At first Cheedo slept in her own bed at night, as they all did. One night, though, the Dag woke to find Cheedo standing at her bedside. “What is it?”

“I’d rather sleep with you,” Cheedo whispered, and the Dag pulled her covers back and beckoned Cheedo in. They never slept alone after that, and no one else commented on it. The Vault was so small, it was impossible for them not to know each other’s secrets, but they were polite enough to pretend that they were unaware. At night, the Dag traced her fingers over Cheedo’s arms and whispered to her the names of constellations, the stars to follow in order to find food and shelter and water, the ancient maps that warned here there be monsters in the blank spaces they had no name for. The Dag wasn’t afraid of monsters. The biggest monster she knew was the one who ruled the Citadel, and one day, he was going to fall.

“I want to be a history woman too,” Cheedo said one day, and the Dag took out a needle and ink and gave her her first tattoo: just a tiny thing behind the bend of her knee where Joe would never see it. She drew a star- the north star, the brightest one in the sky- for Cheedo, her star, her guiding light. When she was done, she pressed her lips gently against the tender skin. “There,” she said. “Now you’ll always be able to find home.”

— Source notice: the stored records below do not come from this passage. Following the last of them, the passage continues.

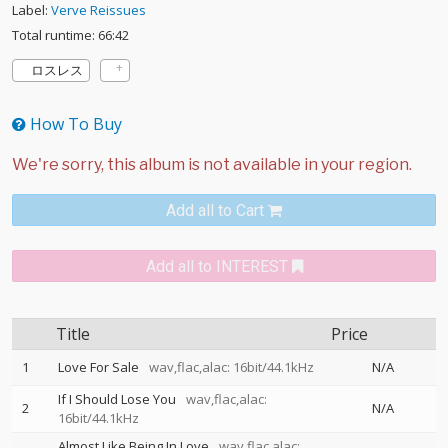
Label:
Verve Reissues
Total runtime: 66:42
ロスレス
How To Buy
Add all to Cart
Add all to INTEREST
Title
Price
1
Love For Sale
wav,flac,alac: 16bit/44.1kHz
N/A
If I Should Lose You
wav,flac,alac:
2
N/A
16bit/44.1kHz
Almost Like Being In Love
wav,flac,alac:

Cheedo had been named wrongly, she thought: she ought to have been a Stella, an Astra, a Danica: something to tell all who met her that she was the brightest star in the sky. But they were not all named according to their natures, and the Dag knew that it was just as well they kept this sweet secret between them. The others still called her the Dag, and that was who she was to them. Cheedo, in their most secret and quiet moments, whispered to her a name that was all her own, and if Cheedo was to be the one who gave her her truest name, then the Dag was content.